- Work item -
Copy every line of the following data that includes the string "employees".

START Data for processing

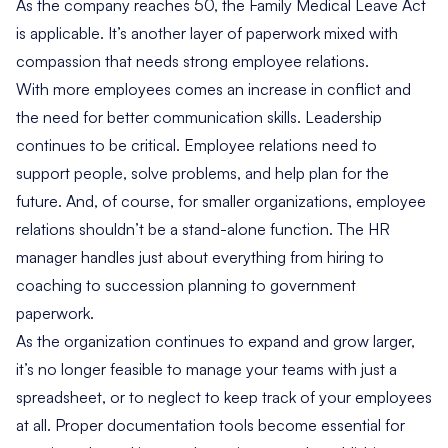
As the company reaches 50, the Family Medical Leave Act
is applicable. It’s another layer of paperwork mixed with
compassion that needs strong employee relations.
With more employees comes an increase in conflict and
the need for better communication skills. Leadership
continues to be critical. Employee relations need to
support people, solve problems, and help plan for the
future. And, of course, for smaller organizations, employee
relations shouldn’t be a stand-alone function. The HR
manager handles just about everything from hiring to
coaching to succession planning to government
paperwork.
As the organization continues to expand and grow larger,
it’s no longer feasible to manage your teams with just a
spreadsheet, or to neglect to keep track of your employees
at all.
Proper documentation tools
become essential for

END Data for processing

- Answer to the problem -
With more employees comes an increase in conflict and
spreadsheet, or to neglect to keep track of your employees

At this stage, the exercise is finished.